18. A method as set forth in claim 16, wherein said air-fuel ratio
feedback control parameter calculating step comprises the steps
of:
decreasing said rich delay time period when the output of said
downstream-side air-fuel ratio sensor is on the rich side with
respect to said second predetermined reference voltage; and
increasing said rich delay time period when the output of said
downstream-side air-fuel ratio sensor is on the lean side with
respect to said second predetermined reference voltage.

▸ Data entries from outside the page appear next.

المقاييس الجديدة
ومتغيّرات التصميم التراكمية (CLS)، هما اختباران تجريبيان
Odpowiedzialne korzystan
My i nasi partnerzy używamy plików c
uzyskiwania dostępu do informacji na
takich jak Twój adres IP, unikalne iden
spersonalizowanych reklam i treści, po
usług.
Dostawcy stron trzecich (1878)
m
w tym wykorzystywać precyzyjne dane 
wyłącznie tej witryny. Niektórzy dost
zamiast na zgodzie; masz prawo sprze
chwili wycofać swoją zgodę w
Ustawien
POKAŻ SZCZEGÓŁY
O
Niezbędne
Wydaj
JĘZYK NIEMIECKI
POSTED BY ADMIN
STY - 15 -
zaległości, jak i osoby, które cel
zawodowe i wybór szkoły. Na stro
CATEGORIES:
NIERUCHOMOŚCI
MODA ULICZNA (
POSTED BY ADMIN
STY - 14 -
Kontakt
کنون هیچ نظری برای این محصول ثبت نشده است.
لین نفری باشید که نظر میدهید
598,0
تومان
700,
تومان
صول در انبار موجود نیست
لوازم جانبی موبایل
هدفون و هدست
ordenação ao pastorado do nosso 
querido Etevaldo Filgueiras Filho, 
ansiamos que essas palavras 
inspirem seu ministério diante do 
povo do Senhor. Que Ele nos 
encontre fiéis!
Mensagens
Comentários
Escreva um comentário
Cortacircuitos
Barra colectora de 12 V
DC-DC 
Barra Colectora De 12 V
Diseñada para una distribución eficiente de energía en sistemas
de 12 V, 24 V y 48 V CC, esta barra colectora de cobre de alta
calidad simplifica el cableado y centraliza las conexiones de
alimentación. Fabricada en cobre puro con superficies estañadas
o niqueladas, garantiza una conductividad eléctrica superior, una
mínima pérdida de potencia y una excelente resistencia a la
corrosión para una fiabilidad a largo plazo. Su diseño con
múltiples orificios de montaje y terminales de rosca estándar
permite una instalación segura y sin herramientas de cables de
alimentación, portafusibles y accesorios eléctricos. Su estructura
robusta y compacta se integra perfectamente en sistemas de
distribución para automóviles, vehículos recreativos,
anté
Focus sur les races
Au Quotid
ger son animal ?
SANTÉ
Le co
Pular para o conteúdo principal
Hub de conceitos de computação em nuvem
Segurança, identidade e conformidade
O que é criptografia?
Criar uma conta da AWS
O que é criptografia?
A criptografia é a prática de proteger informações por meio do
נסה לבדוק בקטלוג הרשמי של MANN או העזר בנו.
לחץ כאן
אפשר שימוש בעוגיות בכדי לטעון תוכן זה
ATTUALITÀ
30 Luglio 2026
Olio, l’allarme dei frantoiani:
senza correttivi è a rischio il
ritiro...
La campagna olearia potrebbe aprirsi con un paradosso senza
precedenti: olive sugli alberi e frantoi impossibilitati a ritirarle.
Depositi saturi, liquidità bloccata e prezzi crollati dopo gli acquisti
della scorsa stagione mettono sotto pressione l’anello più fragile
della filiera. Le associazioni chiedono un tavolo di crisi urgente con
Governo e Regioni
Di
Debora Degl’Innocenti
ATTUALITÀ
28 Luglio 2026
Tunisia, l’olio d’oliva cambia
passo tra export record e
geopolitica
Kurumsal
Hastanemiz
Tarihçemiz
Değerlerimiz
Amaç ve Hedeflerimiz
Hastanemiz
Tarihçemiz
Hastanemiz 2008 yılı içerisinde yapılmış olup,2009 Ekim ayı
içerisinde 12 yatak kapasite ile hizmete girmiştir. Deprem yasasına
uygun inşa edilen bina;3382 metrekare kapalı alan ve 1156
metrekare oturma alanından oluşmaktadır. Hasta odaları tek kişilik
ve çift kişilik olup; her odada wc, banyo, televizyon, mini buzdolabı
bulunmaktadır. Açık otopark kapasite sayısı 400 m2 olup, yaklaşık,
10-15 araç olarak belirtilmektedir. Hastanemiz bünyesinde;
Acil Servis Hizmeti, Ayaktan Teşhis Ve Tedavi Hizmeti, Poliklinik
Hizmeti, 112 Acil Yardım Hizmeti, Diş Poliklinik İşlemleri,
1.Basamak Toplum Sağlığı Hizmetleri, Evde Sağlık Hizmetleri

19. A method as set forth in claim 16, wherein said air-fuel ratio
feedback control parameter calculating step comprises the steps
of:
increasing said lean delay time period and decreasing said rich
delay time period when the output of said downstream-side air-fuel
ratio sensor is on the rich side with respect to said second
predetermined reference voltage; and
decreasing said lean delay time period and increasing said rich
delay time period when the output of said downstream-side air-fuel
ratio sensor is on the lean side with respect to said second
predetermined reference voltage.
20. A method as set forth in claim 13, wherein said air-fuel ratio
feedback control parameter is determined by a lean skip amount in
said remarkable-decrease step and a rich skip amount in said
remarkable-increase step.
21. A method as set forth in claim 20, wherein said air-fuel ratio
feedback control parameter calculating step comprises the steps
of:
increasing said lean skip amount when the output of said
downstream-side air-fuel ratio sensor is on the rich side with
respect to said second predetermined reference voltage; and
decreasing said lean skip amount when the output of said
downstream-side air-fuel ratio sensor is on the lean side with
respect to said second predetermined reference voltage.
22. A method as set forth in claim 20, wherein said air-fuel ratio
feedback control parameter calculating step comprises the steps
of:
decreasing said rich skip amount when the output of said
downstream-side air-fuel ratio sensor is on the rich side with
respect to said second predetermined reference voltage; and
increasing said rich skip amount when the output of said
downstream-side air-fuel ratio sensor is on the lean side with
respect to said second predetermined value.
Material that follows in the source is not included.